Der Kellner hat die Schaufel mit den Scherben in der Hand und schaut dem Riesen über die Schulter: Vereinnahmt werden von etwas gefällt mir, aber es gibt noch zutreffendere Synonyme, wenn sie gestatten: Sich einer Sache völlig hingeben oder in etwas aufgehen oder von einer inneren Begeisterung getrieben sein oder eine Sache mit Enthusiasmus verfolgen… Während er die Synonyme mit seiner ausdruckslosen Stimme herunterbetet, kippt er – nach völligem Verlust der Körperkontrolle – die auf der Schaufel liegenden Scherben dem Riesen über Kopf, Hals und Schultern. Der springt auf und will ihm an die Gurgel, als der Besitzer des Gastgartens – aufgeschreckt durch den entstandenen Tumult – auf sie zueilt und mit Remote Control gerade noch verhindern kann, dass der Riese vom stählernen Klammergriff des Roboters erwürgt wird.
Ja. Der Kellner ist ein Roboter. Ich muss mich entschuldigen, stammelt der Mann. Das ist das erste Mal, dass so etwas passiert. Ich habe mir einen humanoiden Roboter aus der letzten Generation von Tesla geleistet. Ist besser als der von Boston Robotics. Stimmt schon. Die Bewegungen könnten flüssiger sein, die Laufgeschwindigkeit höher, aber er hat mehr „Gefühl“ in den Fingern als die letzte Version. Und redegewandt ist er. Das müssen Sie zugeben. Er wurde mit Millionen Datensätzen gefüttert. Und, was das Beste ist, seine Anschaffung hat sich in wenigen Wochen amortisiert. Er spornt die anderen Kellner zu Höchstleistungen an. Machen Überstunden, ohne dafür bezahlt werden zu wollen. Auch die Krankenstände sind zurückgegangen.
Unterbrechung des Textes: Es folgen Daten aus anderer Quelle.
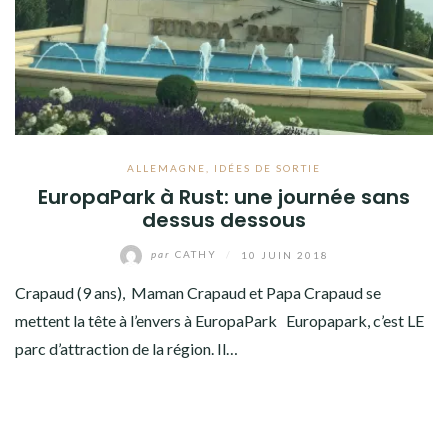
SLOVÉNIE
AFRIQUE
ASIE
ALLEMAGNE
,
IDÉES DE SORTIE
OCÉANIE
EuropaPark à Rust: une journée sans
dessus dessous
AMÉRIQUE DU NORD
par
CATHY
/
10 JUIN 2018
AMÉRIQUE CENTRALE
Crapaud (9 ans), Maman Crapaud et Papa Crapaud se
mettent la tête à l’envers à EuropaPark Europapark, c’est LE
AMÉRIQUE DU SUD
parc d’attraction de la région. Il…
TOUR DU MONDE 2020-2021
CONTACT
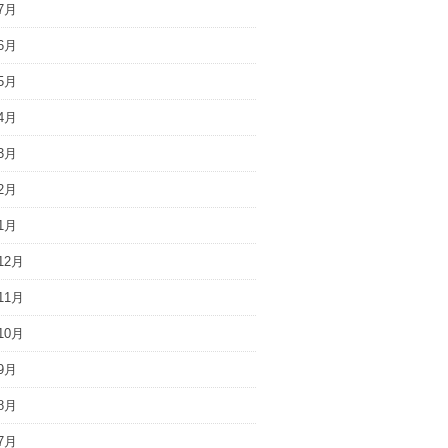
7月
6月
5月
4月
3月
2月
1月
12月
11月
10月
9月
8月
7月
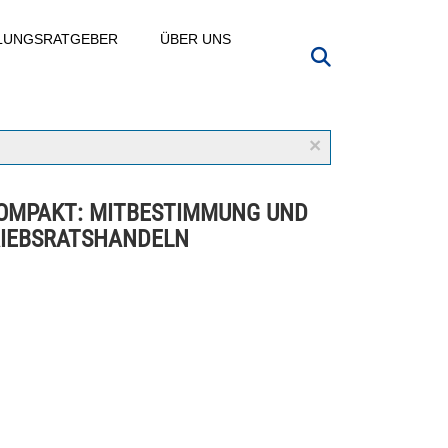
LLUNGSRATGEBER
ÜBER UNS
×
OMPAKT: MITBESTIMMUNG UND
IEBSRATSHANDELN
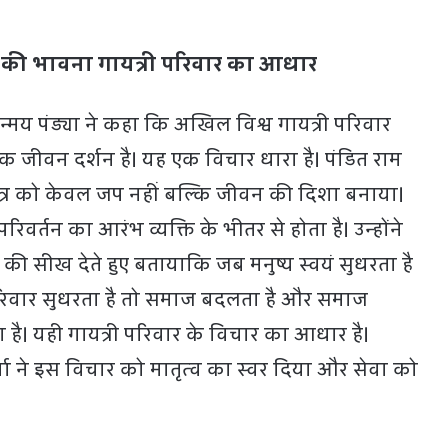
गे की भावना गायत्री परिवार का आधार
िन्मय पंड्या ने कहा कि अखिल विश्व गायत्री परिवार
एक जीवन दर्शन है। यह एक विचार धारा है। पंडित राम
ी मंत्र को केवल जप नहीं बल्कि जीवन की दिशा बनाया।
रिवर्तन का आरंभ व्यक्ति के भीतर से होता है। उन्होंने
 की सीख देते हुए बतायाकि जब मनुष्य स्वयं सुधरता है
परिवार सुधरता है तो समाज बदलता है और समाज
ता है। यही गायत्री परिवार के विचार का आधार है।
मा ने इस विचार को मातृत्व का स्वर दिया और सेवा को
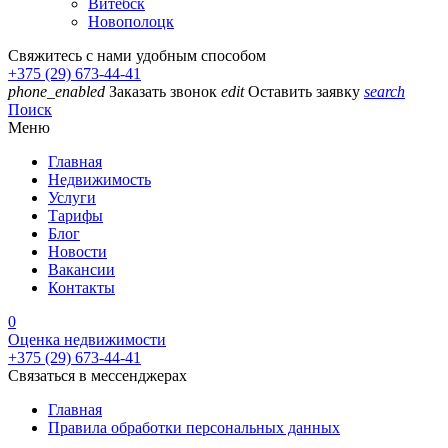
Витебск
Новополоцк
Свяжитесь с нами удобным способом
+375 (29) 673-44-41
phone_enabled
Заказать звонок
edit
Оставить заявку
search
Поиск
Меню
Главная
Недвижимость
Услуги
Тарифы
Блог
Новости
Вакансии
Контакты
0
Оценка недвижимости
+375 (29) 673-44-41
Связаться в мессенджерах
Главная
Правила обработки персональных данных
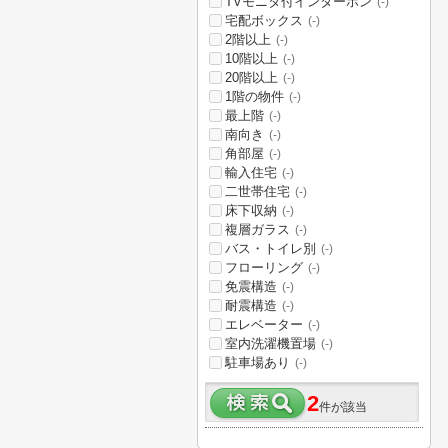
TVモニタ付インターホン
(-)
宅配ボックス
(-)
2階以上
(-)
10階以上
(-)
20階以上
(-)
1階の物件
(-)
最上階
(-)
南向き
(-)
角部屋
(-)
輸入住宅
(-)
二世帯住宅
(-)
床下収納
(-)
複層ガラス
(-)
バス・トイレ別
(-)
フローリング
(-)
免震構造
(-)
耐震構造
(-)
エレベーター
(-)
室内洗濯機置場
(-)
駐車場あり
(-)
2
件が該当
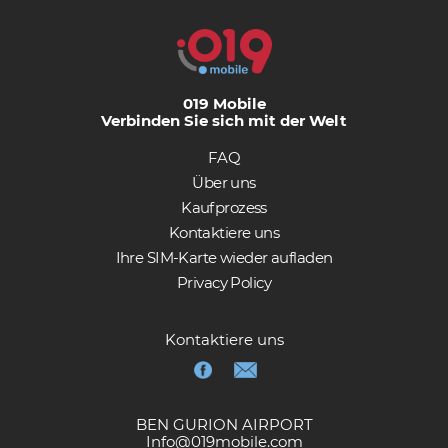
019 Mobile
Verbinden Sie sich mit der Welt
FAQ
Über uns
Kaufprozess
Kontaktiere uns
Ihre SIM-Karte wieder aufladen
Privacy Policy
Kontaktiere uns
BEN GURION AIRPORT
Info@019mobile.com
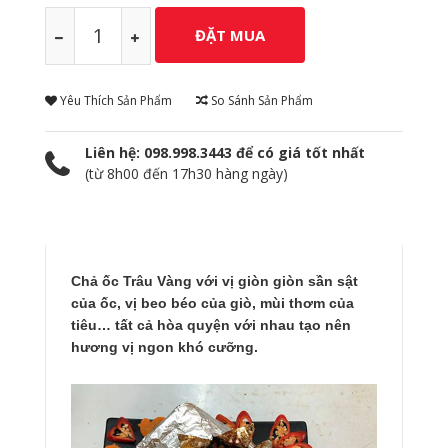
Yêu Thích Sản Phẩm
So Sánh Sản Phẩm
Liên hệ: 098.998.3443 để có giá tốt nhất
(từ 8h00 đến 17h30 hàng ngày)
Chả ốc Trâu Vàng với vị giòn giòn sần sật
của ốc, vị beo béo của giò, mùi thơm của
tiêu… tất cả hòa quyện với nhau tạo nên
hương vị ngon khó cưỡng.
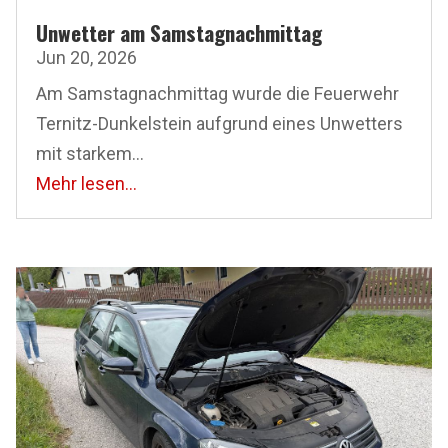
Unwetter am Samstagnachmittag
Jun 20, 2026
Am Samstagnachmittag wurde die Feuerwehr
Ternitz-Dunkelstein aufgrund eines Unwetters
mit starkem...
Mehr lesen...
Der Riese, sichtlich mitgenommen, mit Würgespuren am Hals und offenen Schnittwunden von den Scherben, faucht im derbsten Wiener Slang: Oaschloch g‘schissenes.
Der Roboterkellner erwacht zu neuem Leben, richtet sich auf und sagt zum Riesen:
Mein Herr, es ist verständlich, dass Emotionen manchmal die Überhand gewinnen. Doch ein verbaler Kontrollverlust, wie Sie ihn gerade gezeigt haben, kann nicht nur Ihnen, sondern auch anderen Schaden zufügen.
In einer zivilisierten Gesellschaft ist es von entscheidender Bedeutung, dass wir unsere Worte und Handlungen im Griff behalten, um ein harmonisches Miteinander zu gewährleisten. Ihr Zorn hat hier nicht nur materielle Schäden verursacht, sondern auch die Atmosphäre für die anderen Gäste beeinträchtigt.
Bitte bedenken Sie, dass auch in herausfordernden Momenten ein kühler Kopf und eine besonnene Reaktion mehr bewirken können als unkontrollierter Zorn. Ich stehe Ihnen zur Verfügung, um Ihre Wünsche und Bedürfnisse zu erfüllen, und gemeinsam können wir eine Lösung finden, die allen gerecht wird.
Lassen Sie uns diesen Vorfall als Gelegenheit sehen, über die Bedeutung von Selbstbeherrschung und respektvollem Umgang miteinander nachzudenken. So können wir gemeinsam eine angenehme und friedliche Umgebung schaffen.
Der Roboter hält kurz inne, um sicherzustellen, dass seine Worte beim Riesen angekommen sind, und fährt fort:
Ich biete Ihnen meine Hilfe an, sowohl für Ihre physischen Verletzungen als auch für eine schnelle und reibungslose Abwicklung Ihrer Bestellung. Lassen Sie uns diesen Moment nutzen, um von diesem Erlebnis zu lernen und uns auf das Positive zu konzentrieren.